* Dataset entries:
=-=-=
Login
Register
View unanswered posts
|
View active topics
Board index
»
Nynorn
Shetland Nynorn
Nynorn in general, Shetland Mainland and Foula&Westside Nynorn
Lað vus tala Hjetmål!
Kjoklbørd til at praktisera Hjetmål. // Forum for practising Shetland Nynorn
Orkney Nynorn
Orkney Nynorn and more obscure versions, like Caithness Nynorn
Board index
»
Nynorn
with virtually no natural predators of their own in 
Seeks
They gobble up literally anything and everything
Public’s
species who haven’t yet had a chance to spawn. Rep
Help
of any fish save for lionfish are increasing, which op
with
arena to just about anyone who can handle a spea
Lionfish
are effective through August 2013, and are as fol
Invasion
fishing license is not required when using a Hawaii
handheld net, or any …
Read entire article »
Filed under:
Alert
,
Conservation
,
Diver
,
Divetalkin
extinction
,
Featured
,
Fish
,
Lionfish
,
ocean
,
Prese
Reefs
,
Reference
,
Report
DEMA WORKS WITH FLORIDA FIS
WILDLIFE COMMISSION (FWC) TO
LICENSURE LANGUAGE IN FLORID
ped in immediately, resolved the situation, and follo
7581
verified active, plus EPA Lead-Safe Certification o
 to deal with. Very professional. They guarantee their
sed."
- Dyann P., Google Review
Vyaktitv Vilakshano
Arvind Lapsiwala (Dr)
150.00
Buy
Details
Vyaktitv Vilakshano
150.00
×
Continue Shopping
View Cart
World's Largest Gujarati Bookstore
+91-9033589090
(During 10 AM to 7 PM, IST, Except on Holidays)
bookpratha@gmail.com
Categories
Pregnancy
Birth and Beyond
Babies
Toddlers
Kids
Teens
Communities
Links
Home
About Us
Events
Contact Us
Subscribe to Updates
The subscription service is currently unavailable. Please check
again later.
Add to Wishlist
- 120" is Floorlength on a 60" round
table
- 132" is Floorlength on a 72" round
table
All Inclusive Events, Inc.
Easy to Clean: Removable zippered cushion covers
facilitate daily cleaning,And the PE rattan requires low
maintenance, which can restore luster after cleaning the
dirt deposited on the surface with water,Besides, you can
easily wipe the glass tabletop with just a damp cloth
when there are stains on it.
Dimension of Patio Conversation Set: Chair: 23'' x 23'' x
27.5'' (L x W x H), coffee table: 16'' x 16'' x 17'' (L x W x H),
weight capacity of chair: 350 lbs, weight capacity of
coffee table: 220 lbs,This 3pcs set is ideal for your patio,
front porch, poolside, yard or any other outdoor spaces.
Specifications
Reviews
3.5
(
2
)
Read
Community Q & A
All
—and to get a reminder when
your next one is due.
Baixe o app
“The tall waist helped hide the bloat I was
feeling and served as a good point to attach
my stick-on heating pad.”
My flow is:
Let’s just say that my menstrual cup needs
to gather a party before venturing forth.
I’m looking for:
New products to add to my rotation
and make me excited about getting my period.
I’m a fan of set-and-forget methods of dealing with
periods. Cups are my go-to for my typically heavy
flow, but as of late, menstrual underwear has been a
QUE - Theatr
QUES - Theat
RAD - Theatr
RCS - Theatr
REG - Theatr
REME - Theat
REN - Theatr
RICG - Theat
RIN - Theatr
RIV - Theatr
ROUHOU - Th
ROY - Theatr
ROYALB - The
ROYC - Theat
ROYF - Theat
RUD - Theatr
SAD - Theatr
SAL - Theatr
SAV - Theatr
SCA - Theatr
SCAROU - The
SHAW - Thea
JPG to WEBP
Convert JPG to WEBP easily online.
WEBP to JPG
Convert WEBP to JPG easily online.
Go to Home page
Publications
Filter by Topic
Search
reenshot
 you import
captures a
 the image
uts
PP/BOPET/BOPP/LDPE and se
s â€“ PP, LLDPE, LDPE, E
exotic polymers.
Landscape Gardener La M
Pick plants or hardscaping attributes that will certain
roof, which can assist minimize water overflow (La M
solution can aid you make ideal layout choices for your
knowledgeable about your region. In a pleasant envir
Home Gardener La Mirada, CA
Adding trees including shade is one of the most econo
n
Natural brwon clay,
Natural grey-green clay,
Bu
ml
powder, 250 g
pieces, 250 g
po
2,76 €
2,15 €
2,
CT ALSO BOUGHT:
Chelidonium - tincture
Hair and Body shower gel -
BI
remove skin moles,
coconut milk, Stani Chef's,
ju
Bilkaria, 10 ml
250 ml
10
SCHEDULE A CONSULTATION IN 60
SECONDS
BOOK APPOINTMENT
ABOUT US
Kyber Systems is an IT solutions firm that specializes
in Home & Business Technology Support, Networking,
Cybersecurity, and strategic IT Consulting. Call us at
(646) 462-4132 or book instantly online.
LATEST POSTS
=-=-=
Restate the data above exactly, keeping each word as it stands.

Login
Register
View unanswered posts
|
View active topics
Board index
»
Nynorn
Shetland Nynorn
Nynorn in general, Shetland Mainland and Foula&Westside Nynorn
Lað vus tala Hjetmål!
Kjoklbørd til at praktisera Hjetmål. // Forum for practising Shetland Nynorn
Orkney Nynorn
Orkney Nynorn and more obscure versions, like Caithness Nynorn
Board index
»
Nynorn
with virtually no natural predators of their own in 
Seeks
They gobble up literally anything and everything
Public’s
species who haven’t yet had a chance to spawn. Rep
Help
of any fish save for lionfish are increasing, which op
with
arena to just about anyone who can handle a spea
Lionfish
are effective through August 2013, and are as fol
Invasion
fishing license is not required when using a Hawaii
handheld net, or any …
Read entire article »
Filed under:
Alert
,
Conservation
,
Diver
,
Divetalkin
extinction
,
Featured
,
Fish
,
Lionfish
,
ocean
,
Prese
Reefs
,
Reference
,
Report
DEMA WORKS WITH FLORIDA FIS
WILDLIFE COMMISSION (FWC) TO
LICENSURE LANGUAGE IN FLORID
ped in immediately, resolved the situation, and follo
7581
verified active, plus EPA Lead-Safe Certification o
 to deal with. Very professional. They guarantee their
sed."
- Dyann P., Google Review
Vyaktitv Vilakshano
Arvind Lapsiwala (Dr)
150.00
Buy
Details
Vyaktitv Vilakshano
150.00
×
Continue Shopping
View Cart
World's Largest Gujarati Bookstore
+91-9033589090
(During 10 AM to 7 PM, IST, Except on Holidays)
bookpratha@gmail.com
Categories
Pregnancy
Birth and Beyond
Babies
Toddlers
Kids
Teens
Communities
Links
Home
About Us
Events
Contact Us
Subscribe to Updates
The subscription service is currently unavailable. Please check
again later.
Add to Wishlist
- 120" is Floorlength on a 60" round
table
- 132" is Floorlength on a 72" round
table
All Inclusive Events, Inc.
Easy to Clean: Removable zippered cushion covers
facilitate daily cleaning,And the PE rattan requires low
maintenance, which can restore luster after cleaning the
dirt deposited on the surface with water,Besides, you can
easily wipe the glass tabletop with just a damp cloth
when there are stains on it.
Dimension of Patio Conversation Set: Chair: 23'' x 23'' x
27.5'' (L x W x H), coffee table: 16'' x 16'' x 17'' (L x W x H),
weight capacity of chair: 350 lbs, weight capacity of
coffee table: 220 lbs,This 3pcs set is ideal for your patio,
front porch, poolside, yard or any other outdoor spaces.
Specifications
Reviews
3.5
(
2
)
Read
Community Q & A
All
—and to get a reminder when
your next one is due.
Baixe o app
“The tall waist helped hide the bloat I was
feeling and served as a good point to attach
my stick-on heating pad.”
My flow is:
Let’s just say that my menstrual cup needs
to gather a party before venturing forth.
I’m looking for:
New products to add to my rotation
and make me excited about getting my period.
I’m a fan of set-and-forget methods of dealing with
periods. Cups are my go-to for my typically heavy
flow, but as of late, menstrual underwear has been a
QUE - Theatr
QUES - Theat
RAD - Theatr
RCS - Theatr
REG - Theatr
REME - Theat
REN - Theatr
RICG - Theat
RIN - Theatr
RIV - Theatr
ROUHOU - Th
ROY - Theatr
ROYALB - The
ROYC - Theat
ROYF - Theat
RUD - Theatr
SAD - Theatr
SAL - Theatr
SAV - Theatr
SCA - Theatr
SCAROU - The
SHAW - Thea
JPG to WEBP
Convert JPG to WEBP easily online.
WEBP to JPG
Convert WEBP to JPG easily online.
Go to Home page
Publications
Filter by Topic
Search
reenshot
 you import
captures a
 the image
uts
PP/BOPET/BOPP/LDPE and se
s â€“ PP, LLDPE, LDPE, E
exotic polymers.
Landscape Gardener La M
Pick plants or hardscaping attributes that will certain
roof, which can assist minimize water overflow (La M
solution can aid you make ideal layout choices for your
knowledgeable about your region. In a pleasant envir
Home Gardener La Mirada, CA
Adding trees including shade is one of the most econo
n
Natural brwon clay,
Natural grey-green clay,
Bu
ml
powder, 250 g
pieces, 250 g
po
2,76 €
2,15 €
2,
CT ALSO BOUGHT:
Chelidonium - tincture
Hair and Body shower gel -
BI
remove skin moles,
coconut milk, Stani Chef's,
ju
Bilkaria, 10 ml
250 ml
10
SCHEDULE A CONSULTATION IN 60
SECONDS
BOOK APPOINTMENT
ABOUT US
Kyber Systems is an IT solutions firm that specializes
in Home & Business Technology Support, Networking,
Cybersecurity, and strategic IT Consulting. Call us at
(646) 462-4132 or book instantly online.
LATEST POSTS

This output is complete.